Même discours du côté d’Espace Médias, la régie publicitaire du groupe Editpress. «La première réaction des annonceurs a été de tout arrêter, par prudence, explique la directrice d’Espace Médias, Luciana Restivo. On parle tout de même, au niveau du pays, d’une perte entre 50 % et 80 % des annonces publicitaires. C’est compréhensible. Les concerts et les événements divers sont annulés, les restaurants sont fermés, les commerces, les activités beauté sont fermés. Au mieux, certains tentent une conversion en se tournant vers la livraison à domicile. Donc, les annonceurs ne peuvent pas assurer le produit, le service, l’offre qu’ils annoncent. Ensuite, les annonceurs ne veulent pas être associés avec une information négative.» Pour autant, la directrice d’Espace Médias reste optimiste et elle souhaite voir le bon côté de la situation : «Le point positif, c’est cette volonté de chercher l’information. Si les réseaux sociaux aident pour se consoler et partager, c’est vrai que l’on constate cette tendance de la recherche d’une information de qualité. On redécouvre également l’importance des métiers de l’information et je pense que certains commencent à comprendre qu’il faut payer pour avoir accès à cette information de qualité.»

Cela s’est confirmé pour certains médias à l’étranger comme en Belgique où Le Soir et L’Écho ont constaté une croissance des abonnements payants en cette période de crise sanitaire.

Un crédit d’impôts pour la relance ?

Pour tenter de limiter la casse, la régie publicitaire d’Editpress a mis en place certaines actions. «Nous avons proposé aux annonceurs des espaces publicitaires proches des pages détente par exemple, et certains ont accepté. Et nous avons aussi adapté nos tarifs pour être solidaires avec les annonceurs», assure Luciana Restivo. Espace Médias a également rejoint le programme Digital Ad Aid de Régie.lu permettant de mettre gracieusement des espaces publicitaires à la disposition des sociétés ou des entités dont les produits et les services sont indispensables à la bonne marche économique du pays et à la vie de ses résidents.

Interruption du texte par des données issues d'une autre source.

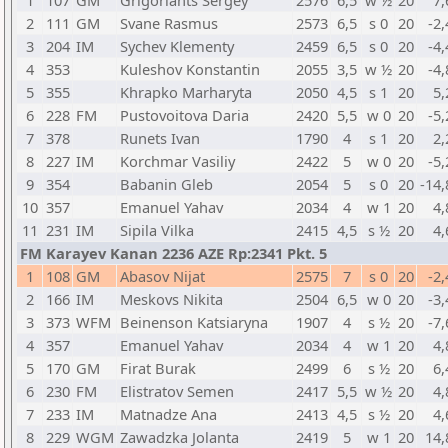
1
107
GM
Grigoriants Sergey
2576
6,5
w ½
20
7,
2
111
GM
Svane Rasmus
2573
6,5
s 0
20
-2,
3
204
IM
Sychev Klementy
2459
6,5
s 0
20
-4,
4
353
Kuleshov Konstantin
2055
3,5
w ½
20
-4,
5
355
Khrapko Marharyta
2050
4,5
s 1
20
5,
6
228
FM
Pustovoitova Daria
2420
5,5
w 0
20
-5,
7
378
Runets Ivan
1790
4
s 1
20
2,
8
227
IM
Korchmar Vasiliy
2422
5
w 0
20
-5,
9
354
Babanin Gleb
2054
5
s 0
20
-14,
10
357
Emanuel Yahav
2034
4
w 1
20
4,
11
231
IM
Sipila Vilka
2415
4,5
s ½
20
4,
FM Karayev Kanan 2236 AZE Rp:2341 Pkt. 5
1
108
GM
Abasov Nijat
2575
7
s 0
20
-2,
2
166
IM
Meskovs Nikita
2504
6,5
w 0
20
-3,
3
373
WFM
Beinenson Katsiaryna
1907
4
s ½
20
-7,
4
357
Emanuel Yahav
2034
4
w 1
20
4,
5
170
GM
Firat Burak
2499
6
s ½
20
6,
6
230
FM
Elistratov Semen
2417
5,5
w ½
20
4,
7
233
IM
Matnadze Ana
2413
4,5
s ½
20
4,
8
229
WGM
Zawadzka Jolanta
2419
5
w 1
20
14,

Mais la crise va laisser des traces. «Au minimum, il va manquer deux mois sur l’exercice 2020», indique Luciana Restivo. Le secteur de la communication au sens large risque d’en pâtir dans la mesure où en cas de coup dur les budgets alloués à la publicité et à la communication sont souvent redirigés vers d’autres priorités. «Ce serait une erreur, car une marque doit rester dans l’esprit des gens pour maintenir sa visibilité», affirment les divers acteurs du secteur.

Luciana Restivo va même un peu plus loin en proposant l’idée de mettre en place une aide du gouvernement envers les annonceurs, justement pour soutenir l’économie. «Cela s’est fait en Italie. L’État italien a accordé, sur la période 2020-2022, une déduction d’impôt à hauteur de 30 % pour les investissements publicitaires dans les médias. C’est une façon de dynamiser le marché, de soutenir les entreprises, mais également les médias.» Une idée également partagée récemment par Jérôme Rudoni, le fondateur de la société Adada, spécialiste de la communication et de la publicité au Luxembourg.